A Plan Doesn’t Matter if You’re Not Going to Use it!


“We need a plan,” is a phrase you often hear people say. What does that really mean? If you’re a business owner, entrepreneur or executive, it should mean a strategic process aligning deliverables to mission and stakeholder interests.

Prince Kūhiō had a plan when he envisioned a better future for kānaka. HRH Prince Jonah Kūhiō Kalaniʻanaʻole was born on March 26, 1871 in Kōloa on the island of Kauaʻi. An heir of Kaumualiʻi, the last aliʻi of Kauaʻi before Kamehameha I, he was hānai by King David Kalākaua and his wife Queen Kapiʻolani who was Kūhiō’s maternal aunt.

Kūhiō worked tirelessly to improve the lives of kānaka. He believed that the best way of “rehabilitating the race,” was to “place them back upon the soil.” His plan was to firmly connect kānaka to their ‘āina. One of the most important ways he did this was advocating for the Hawaiian Homes Commission Act of 1921 which ultimately led to the creation of the Department of Hawaiian Home Lands.
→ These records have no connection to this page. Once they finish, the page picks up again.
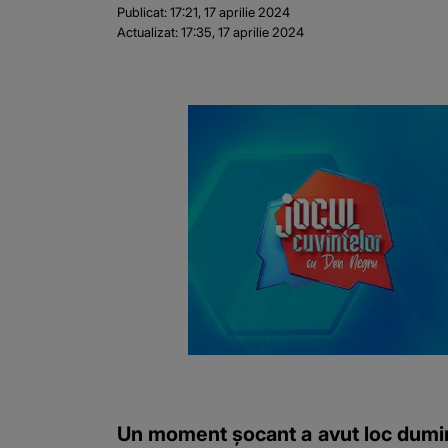
Publicat:
17:21, 17 aprilie 2024
Actualizat:
17:35, 17 aprilie 2024
Un moment șocant a avut loc duminic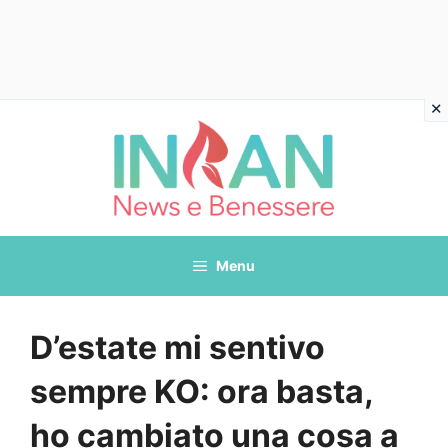
Vai
al
contenuto
Menu
D’estate mi sentivo
sempre KO: ora basta,
ho cambiato una cosa a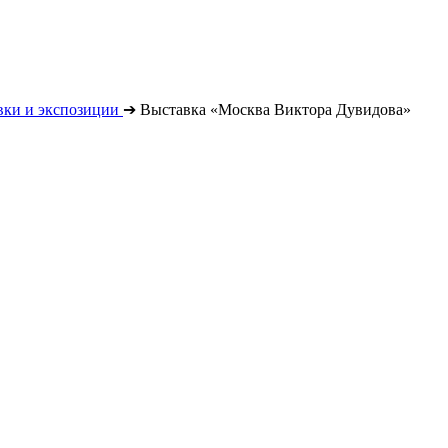
вки и экспозиции
➔
Выставка «Москва Виктора Дувидова»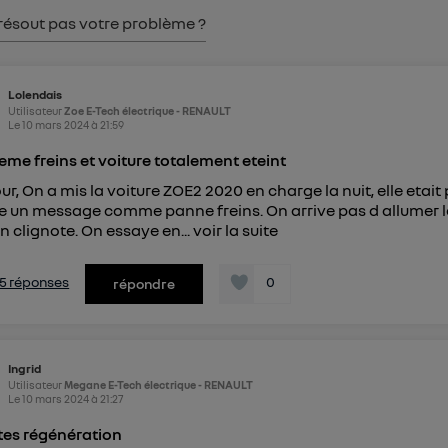
pouvez à tout moment retirer ce consentement sur
le portail
résout pas votre problème ?
") ou via la page « gérer Utiq » en bas de ce site. Po
mations, veuillez consulter
la Politique d'information sur le
personnelles d'Utiq
.
Lolendais
Utilisateur
Zoe E-Tech électrique - RENAULT
Le
10 mars 2024
à
21:59
eme freins et voiture totalement eteint
ur, On a mis la voiture ZOE2 2020 en charge la nuit, elle etait p
 un message comme panne freins. On arrive pas d allumer le 
n clignote. On essaye en...
voir la suite
s 5 réponses
0
répondre
Ingrid
Utilisateur
Megane E-Tech électrique - RENAULT
Le
10 mars 2024
à
21:27
tes régénération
The biggest caveat to strategic planning is that it is a process! Plans don’t grow on trees, and it’s not as easy as downloading a document from the internet. The three most important elements of a strategic plan are “DEF” – Data, Engagement, and Follow-through. Your strategic planning process should be data driven, engage your stakeholders, and result in a plan that you and your stakeholders will follow-through on and continue to improve.

Data looks different for every business. What businesses share is the need for data to define what we do based on our mission and how we do it in alignment with our vision, values and value propositions.

Why is it important to engage our stakeholders in our planning process? Identifying who your stakeholders are is the first hurdle.

Strictly speaking, anyone who touches your business is a stakeholder – from vendors to people who live in the community in which your business operates. Each brings a specific set of inputs from unique perspectives. The wider you cast your engagement net, the more diversity of perspectives you collect with the potential to contribute valuable pearls of insight into making you the best that you can be.

None of this matters if you’re not going to do anything about it. A good plan defines what you do and how to do it, but a great plan includes accountability. It’s important to identify benchmarks and a process that defines clear reporting on output and deliverables.

Change management is often the “skeleton in the closet” in strategic planning – we don’t talk about it and when we do it’s vague, complicated, and scary. Plan for change! Talk about it and practice change management in small ways from the start of your process. This will get your teams used to using it and normalize dealing with change in a consistent and much more manageable way.